My mother stood on the porch of a house just after midnight. It was a large home without distinction and nondescript door with no numbers on it. Could this be it? She had three children in tow under the age of 3, including a 6-month old, and nowhere else to go, so she took a deep breath, said a prayer and knocked.
I spent much of my early childhood homeless. My biological father had gambled the deed to our house away in a high stakes poker game with some scary people, so we spent most of my infancy traveling from couch to couch, staying with friends and then living in a van when the weather allowed us to sleep without freezing to death. My mom stayed with him for years, through emotional and physical abuse, because it was better than the prospect of being alone with children to feed.

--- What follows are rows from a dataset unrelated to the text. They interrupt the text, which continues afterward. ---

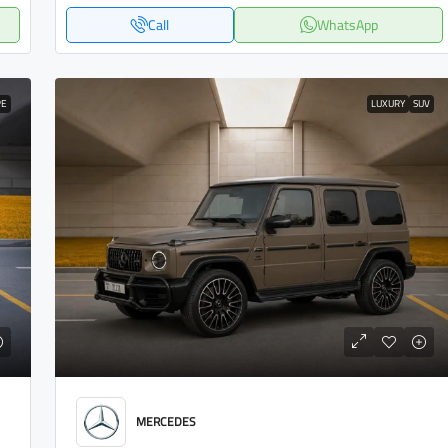
Call
WhatsApp
PE
LUXURY
SUV
MERCEDES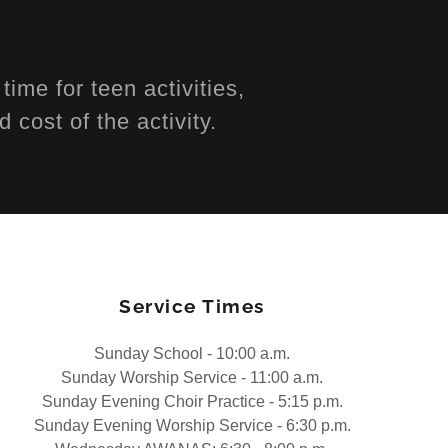
s
ime for teen activities,
d cost of the activity.
Service Times
Sunday School - 10:00 a.m.
Sunday Worship Service - 11:00 a.m.
Sunday Evening Choir Practice - 5:15 p.m.
Sunday Evening Worship Service - 6:30 p.m.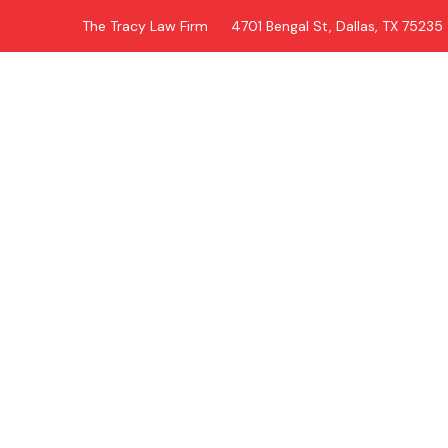
The Tracy Law Firm
4701 Bengal St, Dallas, TX 75235
Tag: 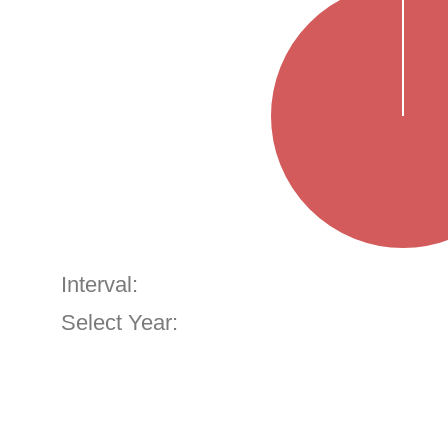
Interval:
Select Year: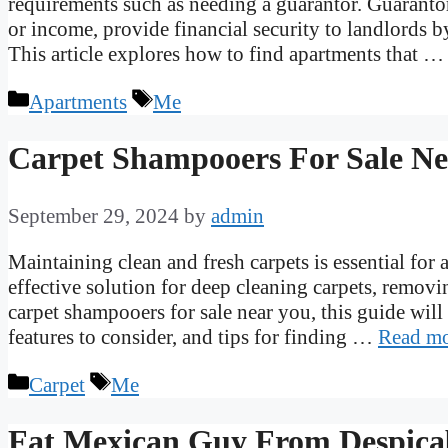
requirements such as needing a guarantor. Guarantors
or income, provide financial security to landlords b
This article explores how to find apartments that 
Categories
Tags
Apartments
Me
Carpet Shampooers For Sale N
September 29, 2024
by
admin
Maintaining clean and fresh carpets is essential fo
effective solution for deep cleaning carpets, removin
carpet shampooers for sale near you, this guide will
features to consider, and tips for finding …
Read m
Categories
Tags
Carpet
Me
Fat Mexican Guy From Despica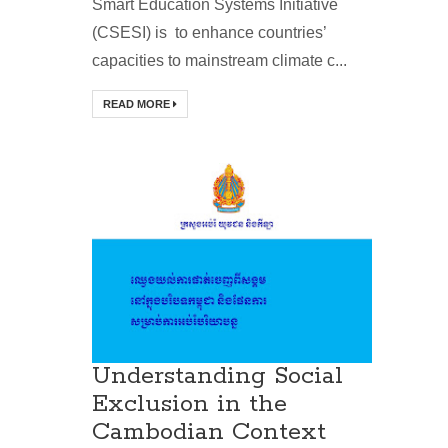
Smart Education Systems Initiative
(CSESI) is to enhance countries’
capacities to mainstream climate c...
READ MORE
Understanding Social
Exclusion in the
Cambodian Context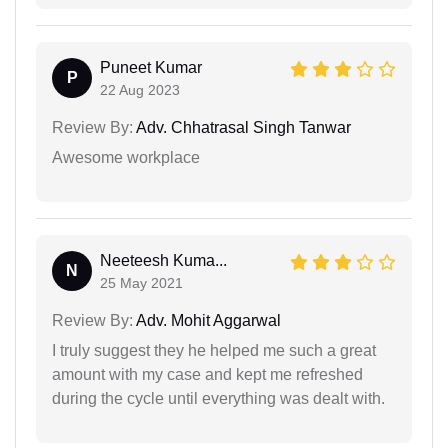
Puneet Kumar
P
22 Aug 2023
Review By:
Adv. Chhatrasal Singh Tanwar
Awesome workplace
Neeteesh Kuma...
N
25 May 2021
Review By:
Adv. Mohit Aggarwal
I truly suggest they he helped me such a great
amount with my case and kept me refreshed
during the cycle until everything was dealt with.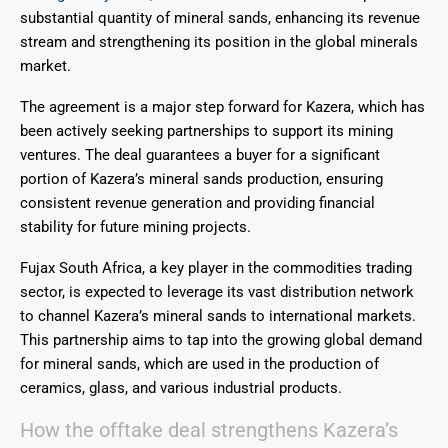
substantial quantity of mineral sands, enhancing its revenue
stream and strengthening its position in the global minerals
market.
The agreement is a major step forward for Kazera, which has
been actively seeking partnerships to support its mining
ventures. The deal guarantees a buyer for a significant
portion of Kazera’s mineral sands production, ensuring
consistent revenue generation and providing financial
stability for future mining projects.
Fujax South Africa, a key player in the commodities trading
sector, is expected to leverage its vast distribution network
to channel Kazera’s mineral sands to international markets.
This partnership aims to tap into the growing global demand
for mineral sands, which are used in the production of
ceramics, glass, and various industrial products.
How the offtake deal strengthens Kazera’s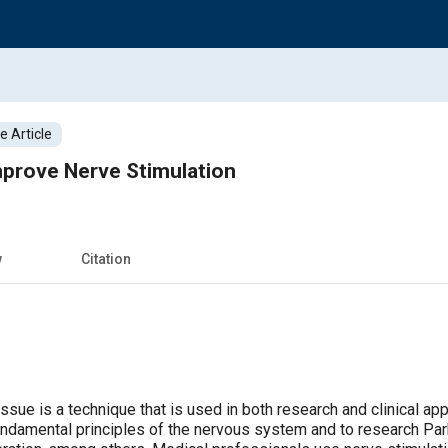
 Article
mprove Nerve Stimulation
w
Citation
issue is a technique that is used in both research and clinical ap
fundamental principles of the nervous system and to research Par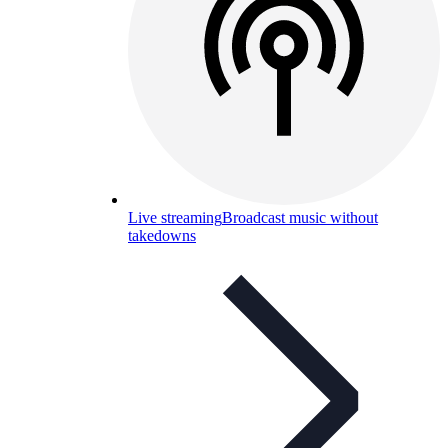
Live streaming
Broadcast music without
takedowns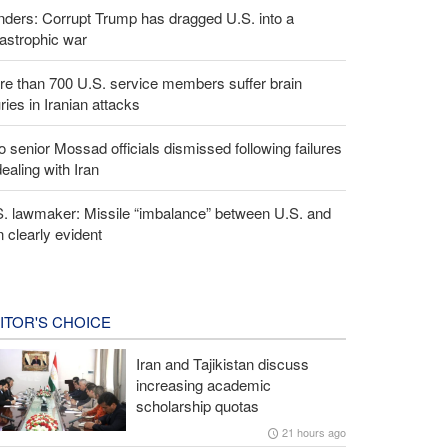
ders: Corrupt Trump has dragged U.S. into a
astrophic war
e than 700 U.S. service members suffer brain
uries in Iranian attacks
 senior Mossad officials dismissed following failures
dealing with Iran
S. lawmaker: Missile “imbalance” between U.S. and
n clearly evident
ITOR'S CHOICE
Iran and Tajikistan discuss
increasing academic
scholarship quotas
21 hours ago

One night, a few months after my youngest brother was born, my mom finally decided her children needed a better life. She packed us up in the middle of the night and found herself at that nondescript door with no numbers on it. It was a shelter for battered women, and it became our home for months until my mom was able to get a job and save enough money to get us a place of our own.
My mom never hid what she had gone through from us. And although I knew her story, it wasn't until I ended up in an abusive relationship of my own that I understood why she stayed for so long.

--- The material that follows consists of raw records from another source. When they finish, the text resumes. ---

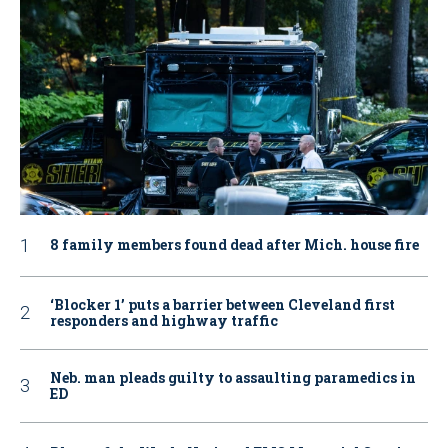
8 family members found dead after Mich. house fire
‘Blocker 1’ puts a barrier between Cleveland first
responders and highway traffic
Neb. man pleads guilty to assaulting paramedics in
ED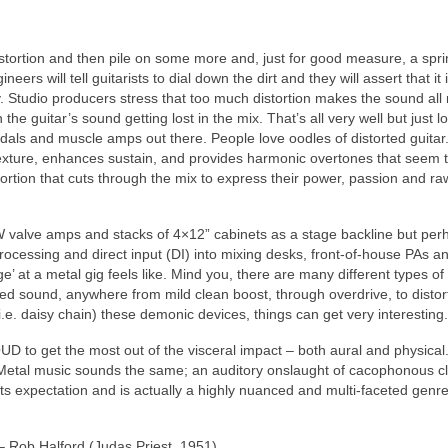
 distortion and then pile on some more and, just for good measure, a spri
eers will tell guitarists to dial down the dirt and they will assert that it 
vy. Studio producers stress that too much distortion makes the sound all
the guitar’s sound getting lost in the mix. That’s all very well but just l
edals and muscle amps out there. People love oodles of distorted guitar
 texture, enhances sustain, and provides harmonic overtones that seem 
ortion that cuts through the mix to express their power, passion and ra
W valve amps and stacks of 4×12” cabinets as a stage backline but per
 processing and direct input (DI) into mixing desks, front‑of‑house PAs a
 at a metal gig feels like. Mind you, there are many different types of
red sound, anywhere from mild clean boost, through overdrive, to distor
’ (i.e. daisy chain) these demonic devices, things can get very interesting.
UD to get the most out of the visceral impact – both aural and physical
 Metal music sounds the same; an auditory onslaught of cacophonous cl
expectation and is actually a highly nuanced and multi‑faceted genre
 Rob Halford (Judas Priest, 1951)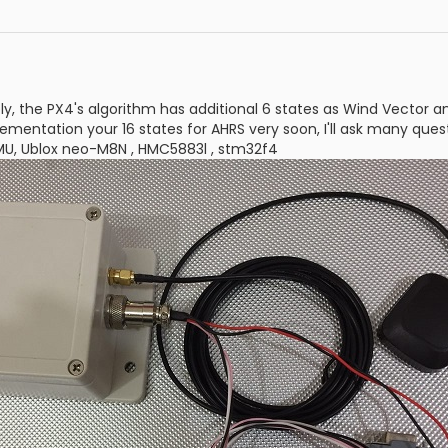
ly, the PX4's algorithm has additional 6 states as Wind Vector an
lementation your 16 states for AHRS very soon, I'll ask many ques
IMU, Ublox neo-M8N , HMC5883l , stm32f4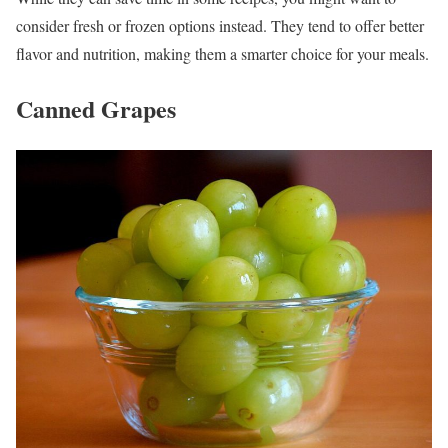
consider fresh or frozen options instead. They tend to offer better
flavor and nutrition, making them a smarter choice for your meals.
Canned Grapes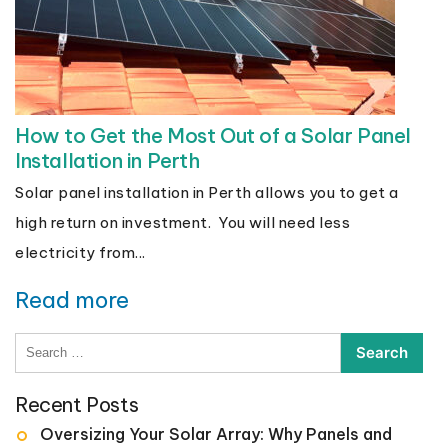
How to Get the Most Out of a Solar Panel
Installation in Perth
Solar panel installation in Perth allows you to get a
high return on investment. You will need less
electricity from...
Read more
Search
for:
Recent Posts
Oversizing Your Solar Array: Why Panels and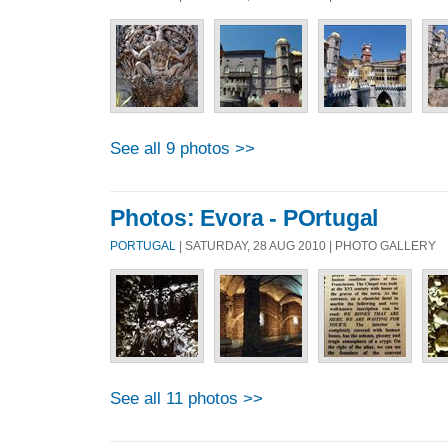
See all 9 photos >>
Photos: Evora - POrtugal
PORTUGAL
| SATURDAY, 28 AUG 2010 | PHOTO GALLERY
See all 11 photos >>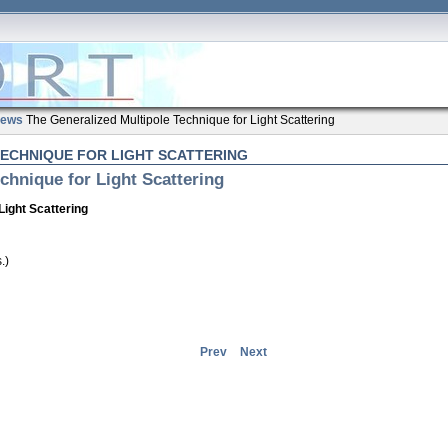
ews
The Generalized Multipole Technique for Light Scattering
TECHNIQUE FOR LIGHT SCATTERING
chnique for Light Scattering
Light Scattering
.)
Prev
Next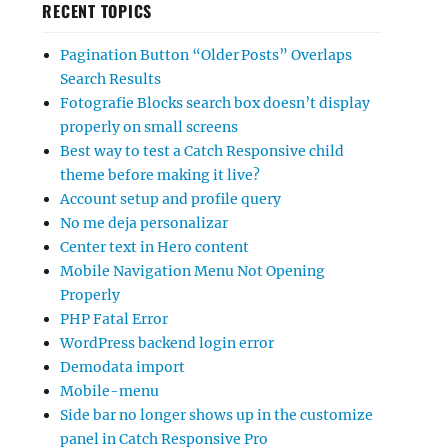
RECENT TOPICS
Pagination Button “Older Posts” Overlaps
Search Results
Fotografie Blocks search box doesn’t display
properly on small screens
Best way to test a Catch Responsive child
theme before making it live?
Account setup and profile query
No me deja personalizar
Center text in Hero content
Mobile Navigation Menu Not Opening
Properly
PHP Fatal Error
WordPress backend login error
Demodata import
Mobile-menu
Side bar no longer shows up in the customize
panel in Catch Responsive Pro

I was in my early 20s. He was exotically handsome, fun and passionate. I had never been in such an exciting relationship and he swept me off my feet. He had demons, but by the time I realized it, I was in love with him.
I didn't leave when I found out he was dealing drugs, because he promised to stop. I didn't leave when I borrowed his car and later found out I had been driving around all day with a trunk full of cocaine. I didn't leave the first time he hit me. Or the second or third time, because each strike came with an apology and a promise it wouldn't happen again.

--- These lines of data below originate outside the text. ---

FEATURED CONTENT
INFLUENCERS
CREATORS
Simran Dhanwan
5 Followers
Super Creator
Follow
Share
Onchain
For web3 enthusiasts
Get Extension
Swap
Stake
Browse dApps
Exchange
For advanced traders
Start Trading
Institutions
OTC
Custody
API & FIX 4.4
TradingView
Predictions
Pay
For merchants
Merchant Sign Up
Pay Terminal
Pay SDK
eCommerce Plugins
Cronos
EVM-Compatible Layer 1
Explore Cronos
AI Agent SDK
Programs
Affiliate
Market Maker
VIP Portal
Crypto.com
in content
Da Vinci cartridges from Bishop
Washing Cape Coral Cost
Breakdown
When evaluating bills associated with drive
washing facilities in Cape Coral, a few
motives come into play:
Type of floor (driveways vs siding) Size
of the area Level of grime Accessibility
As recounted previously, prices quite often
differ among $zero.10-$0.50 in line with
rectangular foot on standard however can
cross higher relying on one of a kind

He would lie next to me at night and hold me, crying and telling me he was trying to be better and that he needed me to help him. And I thought that was my responsibility to take this broken man who loved me and fix him. And I tried so hard to fix him. But while I was fixing him, he was breaking me.
I wish I could say I was strong enough at the time to leave him. I wasn't. Our relationship ended after almost two years when he left me for a girl he had been cheating on me with. I'm not one of those women, like my mom, who was able to stand up for herself. That will never be my narrative. But I also know that I'm fortunate. There are millions of women who aren't lucky enough to have their abusers leave them.
I can't tell you why Janay Rice stayed. I can tell you why I did, and it has nothing to do with my race or whether or not I was dating an athlete. I was sure, deep down in my heart, that one day the man I loved would prove everyone wrong and get better, and we would be able to look back and see how far we had come.
Years later I can still look back and see how far I've come, just for different reasons. I hope one day, whether she stays or not, Janay can do the same.